** WHAT THIS TASK INVOLVES **
The records below are to be copied exactly, with their pictures left out.

[EXCERPTED RECORDS — start]

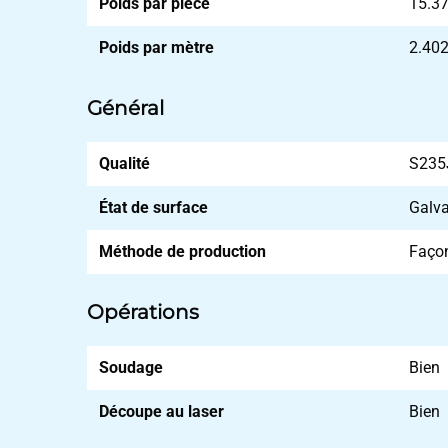
Poids par pièce
15.3
Poids par mètre
2.40
Général
Qualité
S235
État de surface
Galva
Méthode de production
Façon
Opérations
Soudage
Bien
Découpe au laser
Bien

[EXCERPTED RECORDS — finish]

** WRITTEN SOLUTION **
Poids par pièce
15.3
Poids par mètre
2.40
Général
Qualité
S235
État de surface
Galva
Méthode de production
Façon
Opérations
Soudage
Bien
Découpe au laser
Bien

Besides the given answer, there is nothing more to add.